Тело ребенка снова изогнулось и ей пришлось удерживать сына руками, крепко обхватив, сцепив руки в замок, чтобы не дай бог неладное не почуяли мент и те, кто вместе с ним на другом краю крыши. Они все время смотрели на неё волчьими глазами. Смотрели на ее сына… как будто знали, что у сына начнутся эти жуткие приступы, как будто ждали их, чтобы расправиться с мальчиком. Они хотели крови и только искали повод, Марина чувствовала это слишком отчетливо. Как мать, она ощущала угрозу жизни своего дитя.
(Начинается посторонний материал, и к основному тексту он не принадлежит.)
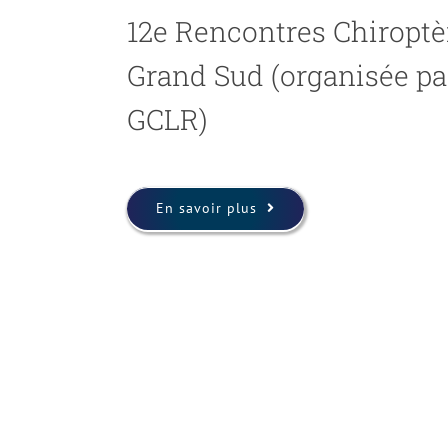
12e Rencontres Chiropt
Grand Sud (organisée par
GCLR)
En savoir plus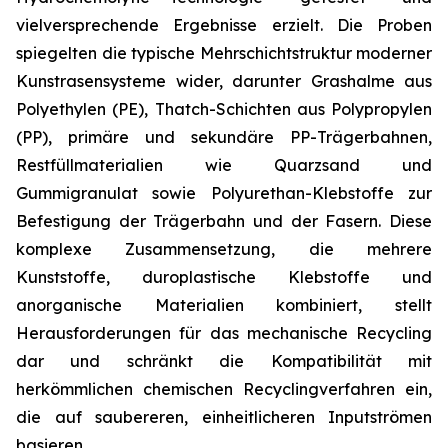
vielversprechende Ergebnisse erzielt. Die Proben
spiegelten die typische Mehrschichtstruktur moderner
Kunstrasensysteme wider, darunter Grashalme aus
Polyethylen (PE), Thatch-Schichten aus Polypropylen
(PP), primäre und sekundäre PP-Trägerbahnen,
Restfüllmaterialien wie Quarzsand und
Gummigranulat sowie Polyurethan-Klebstoffe zur
Befestigung der Trägerbahn und der Fasern. Diese
komplexe Zusammensetzung, die mehrere
Kunststoffe, duroplastische Klebstoffe und
anorganische Materialien kombiniert, stellt
Herausforderungen für das mechanische Recycling
dar und schränkt die Kompatibilität mit
herkömmlichen chemischen Recyclingverfahren ein,
die auf saubereren, einheitlicheren Inputströmen
basieren.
Эти люди хотели забрать жизнь и не остановятся ни перед чем…
За прошедшую ночь приступы случились уже множество раз и Марина не нашла ничего лучше, чем порвать пакет из гипермаркета и перевязать сыну запястья и голени. Дико? Но зато это сработало достаточно эффективно, ограничив сына в движении. А как ещё, если она была не состоянии удержать ребёнка и он бился о крышу локтями, коленями и… ГОЛОВОЙ. На лбу его уже растеклась огромная гематома, которая налилась темно-синим и пугала одним только внешним видом. Конечно, она могла отдать ребенка Семену, он бы наверняка его удержал, но ее муж был явно не в себе и говорил откровенный бред, несколько раз предложив обратиться за помощью к этим людям на другой стороне крыши.
– У нас все хорошо, сынок, да? Вот так, тихонько, спокойненько, мой мальчик. Не бойся этих людей, мама защитит тебя, никто тебя не тронет, а ты выздоровеешь и все будет снова как прежде.
Сын продолжал судорожно дёргаться, извиваясь в материнских руках ушлой змеей. Удерживать его становилось все сложнее, даже не смотря на связанные конечности. Она держала настолько крепко, что впилась пальцами с маникюром в кожу мальчика. Это был первый раз за всю ее жизнь, когда она пожалела, что ее ногти хорошенько не подстрижены, что у неё хороший и аккуратный маникюр – а за этим она следила со всей тщательностью, поскольку всегда считала, что показывает «товар лицом». Но сейчас из-за длинных ногтей на коже сына оставались лиловые кровоподтёки, из-за чего материнское сердце обливалось кровью, а на глаза наворачивались слёзы.
Марина чувствовала, как от ребёнка исходит жуткий жар. Такой, в каком не было ничего общего с температурой при простуде или гриппе. Ее сын горел, напоминая поверхность раскалённой сковороды. Кинь на его кожу кусочек сливочного масло и она заскворчит… Сама Марина вся взмокла и то и дело вытирала струящийся по лбу пот тыльной стороной ладони.
Все это время рядом с Мариной стоял Семён, совершенно потухший и потерянный, вот-вот готовый окончательно сдастся. Она осознавала, что ее супруг беспокоится о ребёнке, переживает всем своим большим сердцем, но знала Марина и другое – это из-за Семена они встретились с ЭТИМИ ужасными людьми. И на глазах Семена все это время были как шоры надеты, он не хотел ничего понимать и не видел в этих людях никакой угрозы для их семьи. Он верил менту и его прихвостням и делал все то, что ему говорят, делал охотно и послушно. Но разве не из-за этого мента они полезли на крышу и потеряли столь драгоценное время. Если бы не ночевка здесь, совершенно ненужная, так Марина бы давно добралась до ближайшей городской больницы и там бы их сыну непременно помогли, не могли не помочь. Доктора бы откачали ее ребенка, назначили бы ему лечение. Но ведь в любой терапии важнее всего время – не упустить момент, когда больному еще можно помочь. Неужто Сема это не понимал! Видимо нет, раз из раза в раз продолжал твердить, что за помощью надо обратиться не к врачам, а к Палычу! За все это Марина испытывала к Семену злость и не подпускала к ребёнку и к себе. Пусть прочувствует, пусть разделит с ней материнскую боль. Он же отец, в конце то концов, почему она должна тянуть эту ношу только на своем горбу!